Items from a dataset
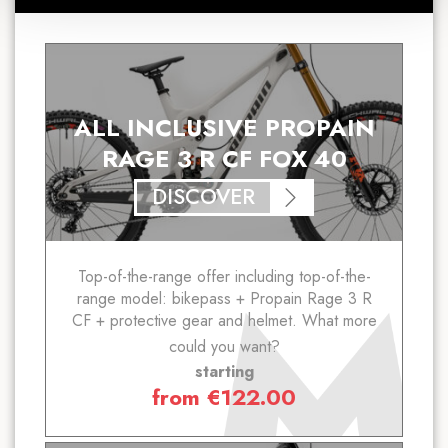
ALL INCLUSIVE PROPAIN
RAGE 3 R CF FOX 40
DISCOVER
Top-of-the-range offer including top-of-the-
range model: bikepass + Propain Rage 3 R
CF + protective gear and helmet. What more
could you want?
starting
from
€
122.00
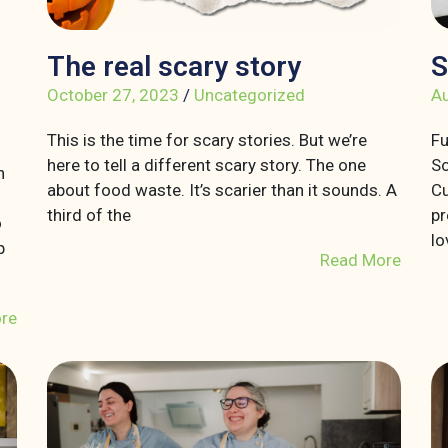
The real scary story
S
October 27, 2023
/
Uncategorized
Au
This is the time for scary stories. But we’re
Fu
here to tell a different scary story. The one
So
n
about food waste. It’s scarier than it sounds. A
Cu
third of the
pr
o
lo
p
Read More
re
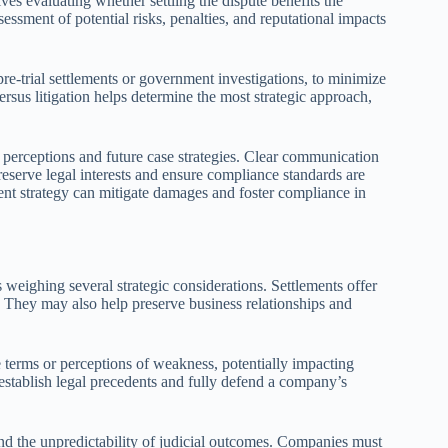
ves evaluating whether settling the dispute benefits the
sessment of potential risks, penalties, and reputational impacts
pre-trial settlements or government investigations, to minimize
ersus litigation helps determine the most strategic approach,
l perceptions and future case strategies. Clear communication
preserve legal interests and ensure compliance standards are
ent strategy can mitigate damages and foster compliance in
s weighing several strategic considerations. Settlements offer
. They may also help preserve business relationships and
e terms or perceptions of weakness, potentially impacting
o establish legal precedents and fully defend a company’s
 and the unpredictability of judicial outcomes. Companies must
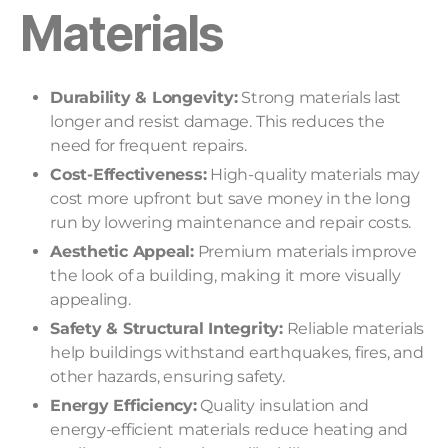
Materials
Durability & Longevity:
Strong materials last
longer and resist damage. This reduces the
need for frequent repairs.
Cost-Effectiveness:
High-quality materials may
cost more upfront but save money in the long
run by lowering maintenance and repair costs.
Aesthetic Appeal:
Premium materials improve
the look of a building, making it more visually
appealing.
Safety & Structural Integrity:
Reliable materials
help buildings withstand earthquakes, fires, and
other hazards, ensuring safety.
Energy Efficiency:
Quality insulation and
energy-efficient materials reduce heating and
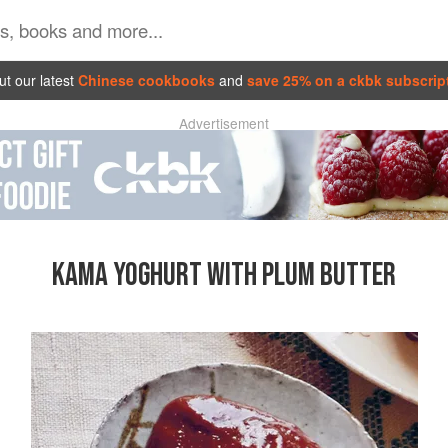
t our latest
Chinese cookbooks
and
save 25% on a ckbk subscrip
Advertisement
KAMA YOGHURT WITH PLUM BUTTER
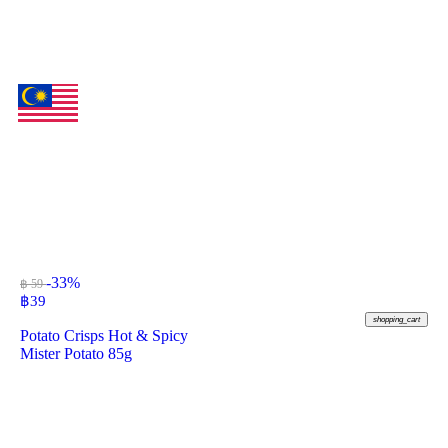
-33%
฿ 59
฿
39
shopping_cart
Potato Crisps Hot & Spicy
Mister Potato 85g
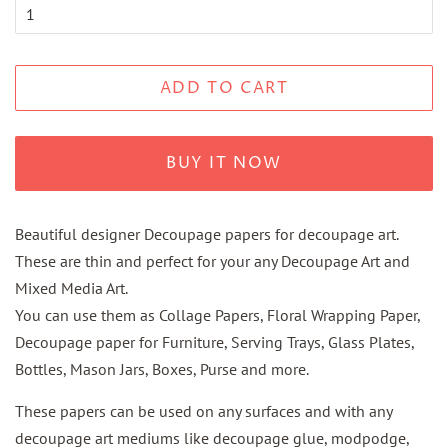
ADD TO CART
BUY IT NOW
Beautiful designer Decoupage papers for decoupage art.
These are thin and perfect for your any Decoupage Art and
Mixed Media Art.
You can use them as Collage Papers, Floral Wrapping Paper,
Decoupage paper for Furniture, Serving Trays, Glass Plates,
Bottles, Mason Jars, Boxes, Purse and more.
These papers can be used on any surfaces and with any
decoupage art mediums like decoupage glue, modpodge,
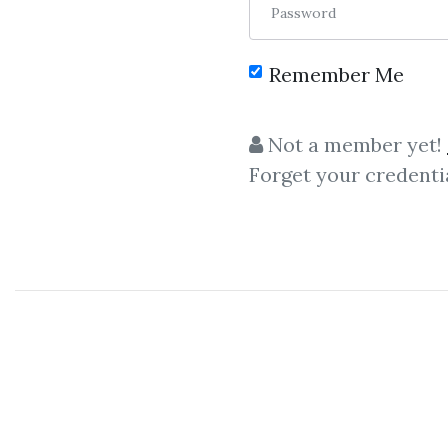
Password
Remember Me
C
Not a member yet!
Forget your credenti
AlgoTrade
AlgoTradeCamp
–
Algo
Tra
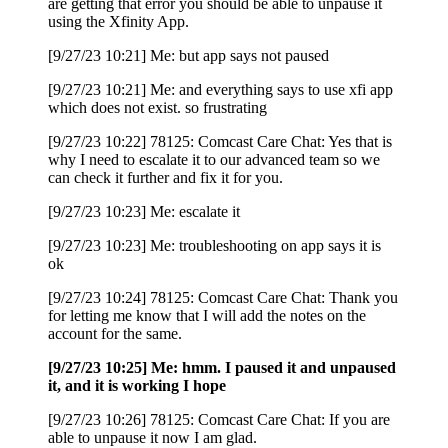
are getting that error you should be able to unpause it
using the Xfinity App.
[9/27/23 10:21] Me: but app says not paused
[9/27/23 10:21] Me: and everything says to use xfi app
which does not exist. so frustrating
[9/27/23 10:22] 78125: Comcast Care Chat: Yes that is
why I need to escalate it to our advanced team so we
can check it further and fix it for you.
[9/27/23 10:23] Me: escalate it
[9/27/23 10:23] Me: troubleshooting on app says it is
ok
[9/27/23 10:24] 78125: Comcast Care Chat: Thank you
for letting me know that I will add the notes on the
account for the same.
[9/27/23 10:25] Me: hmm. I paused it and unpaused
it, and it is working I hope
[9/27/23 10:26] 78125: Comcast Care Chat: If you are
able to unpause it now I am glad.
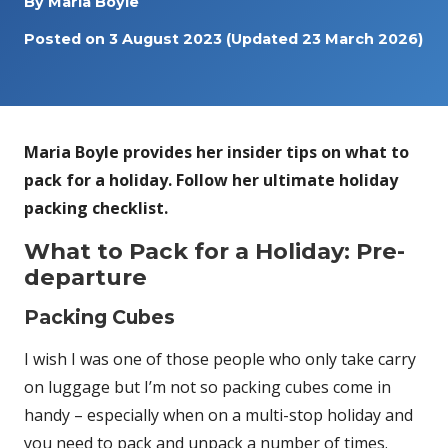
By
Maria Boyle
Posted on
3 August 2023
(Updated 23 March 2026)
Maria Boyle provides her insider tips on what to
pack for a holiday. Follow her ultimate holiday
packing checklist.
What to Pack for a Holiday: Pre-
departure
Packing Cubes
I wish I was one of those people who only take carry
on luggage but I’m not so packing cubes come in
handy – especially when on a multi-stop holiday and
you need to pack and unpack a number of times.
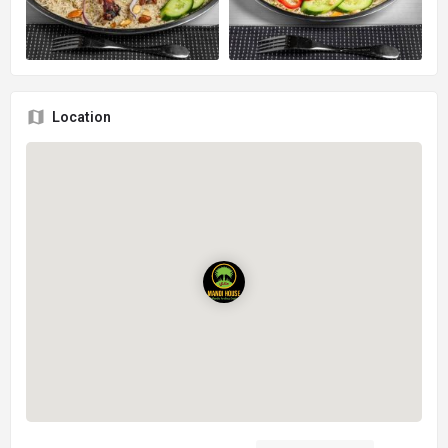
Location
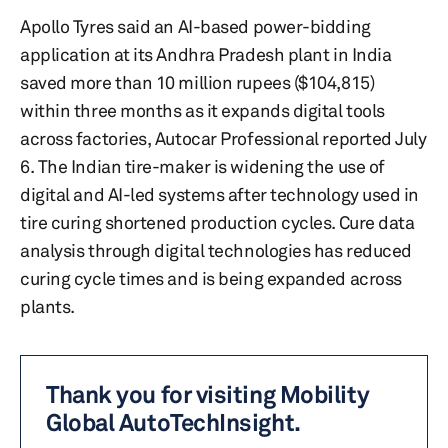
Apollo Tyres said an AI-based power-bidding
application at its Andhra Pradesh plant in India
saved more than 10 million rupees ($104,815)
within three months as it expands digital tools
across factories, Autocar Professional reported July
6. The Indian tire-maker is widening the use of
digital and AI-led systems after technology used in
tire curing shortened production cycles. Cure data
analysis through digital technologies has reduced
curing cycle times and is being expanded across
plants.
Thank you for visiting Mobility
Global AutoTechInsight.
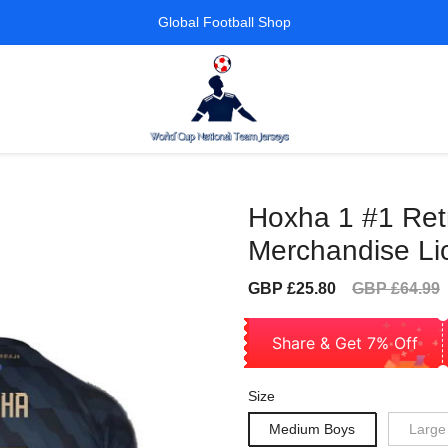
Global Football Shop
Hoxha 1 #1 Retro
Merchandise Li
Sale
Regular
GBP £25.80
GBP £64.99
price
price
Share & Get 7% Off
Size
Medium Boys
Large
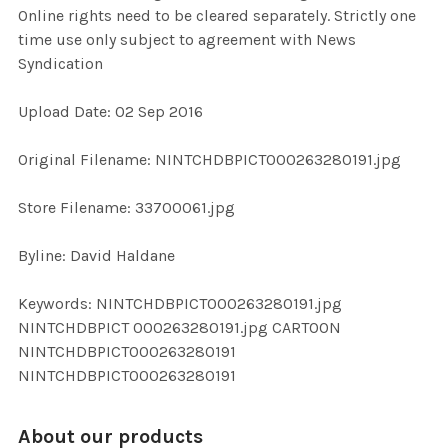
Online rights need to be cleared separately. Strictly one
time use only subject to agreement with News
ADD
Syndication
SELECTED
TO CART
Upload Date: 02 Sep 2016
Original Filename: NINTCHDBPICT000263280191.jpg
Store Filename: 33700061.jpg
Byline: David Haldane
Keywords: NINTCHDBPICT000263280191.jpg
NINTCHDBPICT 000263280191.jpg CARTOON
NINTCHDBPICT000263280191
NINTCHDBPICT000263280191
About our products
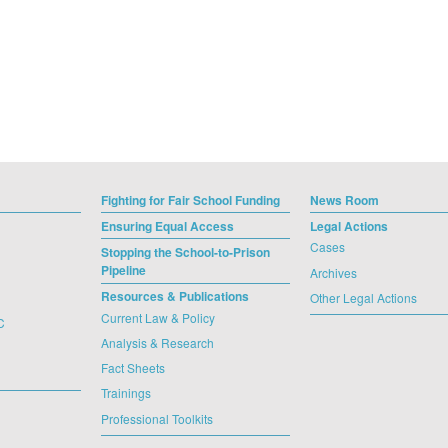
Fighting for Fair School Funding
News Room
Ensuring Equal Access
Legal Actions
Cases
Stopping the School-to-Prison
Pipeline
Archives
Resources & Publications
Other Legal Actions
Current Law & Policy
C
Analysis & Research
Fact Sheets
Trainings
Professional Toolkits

*Try it:*
Excluding the pictures, output every entry above without alteration.

*Task response:*
ALL INCLUSIVE PROPAIN
RAGE 3 R CF FOX 40
DISCOVER
Top-of-the-range offer including top-of-the-
range model: bikepass + Propain Rage 3 R
CF + protective gear and helmet. What more
could you want?
starting
from
€
122.00
The real scary story
S
October 27, 2023
/
Uncategorized
Au
This is the time for scary stories. But we’re
Fu
here to tell a different scary story. The one
So
n
about food waste. It’s scarier than it sounds. A
Cu
third of the
pr
o
lo
p
Read More
re
ves evaluating whether settling the dispute benefits the
sessment of potential risks, penalties, and reputational impacts
pre-trial settlements or government investigations, to minimize
ersus litigation helps determine the most strategic approach,
l perceptions and future case strategies. Clear communication
preserve legal interests and ensure compliance standards are
ent strategy can mitigate damages and foster compliance in
s weighing several strategic considerations. Settlements offer
. They may also help preserve business relationships and
e terms or perceptions of weakness, potentially impacting
o establish legal precedents and fully defend a company’s
 and the unpredictability of judicial outcomes. Companies must
Materials
Durability & Longevity:
Strong materials last
longer and resist damage. This reduces the
need for frequent repairs.
Cost-Effectiveness:
High-quality materials may
cost more upfront but save money in the long
run by lowering maintenance and repair costs.
Aesthetic Appeal:
Premium materials improve
the look of a building, making it more visually
appealing.
Safety & Structural Integrity:
Reliable materials
help buildings withstand earthquakes, fires, and
other hazards, ensuring safety.
Energy Efficiency:
Quality insulation and
energy-efficient materials reduce heating and
t our latest
Chinese cookbooks
and
save 25% on a ckbk subscrip
Advertisement
KAMA YOGHURT WITH PLUM BUTTER
-33%
฿ 59
฿
39
shopping_cart
Potato Crisps Hot & Spicy
Mister Potato 85g
ADD TO CART
BUY IT NOW
Beautiful designer Decoupage papers for decoupage art.
These are thin and perfect for your any Decoupage Art and
Mixed Media Art.
You can use them as Collage Papers, Floral Wrapping Paper,
Decoupage paper for Furniture, Serving Trays, Glass Plates,
Bottles, Mason Jars, Boxes, Purse and more.
These papers can be used on any surfaces and with any
decoupage art mediums like decoupage glue, modpodge,
Password
Remember Me
C
Not a member yet!
Forget your credenti
AlgoTrade
AlgoTradeCamp
–
Algo
Tra
are getting that error you should be able to unpause it
using the Xfinity App.
[9/27/23 10:21] Me: but app says not paused
[9/27/23 10:21] Me: and everything says to use xfi app
which does not exist. so frustrating
[9/27/23 10:22] 78125: Comcast Care Chat: Yes that is
why I need to escalate it to our advanced team so we
can check it further and fix it for you.
[9/27/23 10:23] Me: escalate it
[9/27/23 10:23] Me: troubleshooting on app says it is
ok
[9/27/23 10:24] 78125: Comcast Care Chat: Thank you
for letting me know that I will add the notes on the
account for the same.
[9/27/23 10:25] Me: hmm. I paused it and unpaused
it, and it is working I hope
[9/27/23 10:26] 78125: Comcast Care Chat: If you are
able to unpause it now I am glad.
By
Maria Boyle
Posted on
3 August 2023
(Updated 23 March 2026)
Maria Boyle provides her insider tips on what to
pack for a holiday. Follow her ultimate holiday
packing checklist.
What to Pack for a Holiday: Pre-
departure
Packing Cubes
I wish I was one of those people who only take carry
on luggage but I’m not so packing cubes come in
handy – especially when on a multi-stop holiday and
you need to pack and unpack a number of times.
Location
Apollo Tyres said an AI-based power-bidding
application at its Andhra Pradesh plant in India
saved more than 10 million rupees ($104,815)
within three months as it expands digital tools
across factories, Autocar Professional reported July
6. The Indian tire-maker is widening the use of
digital and AI-led systems after technology used in
tire curing shortened production cycles. Cure data
analysis through digital technologies has reduced
curing cycle times and is being expanded across
plants.
Thank you for visiting Mobility
Global AutoTechInsight.
Global Football Shop
Hoxha 1 #1 Retro
Merchandise Li
Sale
Regular
GBP £25.80
GBP £64.99
price
price
Share & Get 7% Off
Size
Medium Boys
Large
Online rights need to be cleared separately. Strictly one
time use only subject to agreement with News
ADD
Syndication
SELECTED
TO CART
Upload Date: 02 Sep 2016
Original Filename: NINTCHDBPICT000263280191.jpg
Store Filename: 33700061.jpg
Byline: David Haldane
Keywords: NINTCHDBPICT000263280191.jpg
NINTCHDBPICT 000263280191.jpg CARTOON
NINTCHDBPICT000263280191
NINTCHDBPICT000263280191
About our products
Fighting for Fair School Funding
News Room
Ensuring Equal Access
Legal Actions
Cases
Stopping the School-to-Prison
Pipeline
Archives
Resources & Publications
Other Legal Actions
Current Law & Policy
C
Analysis & Research
Fact Sheets
Trainings
Professional Toolkits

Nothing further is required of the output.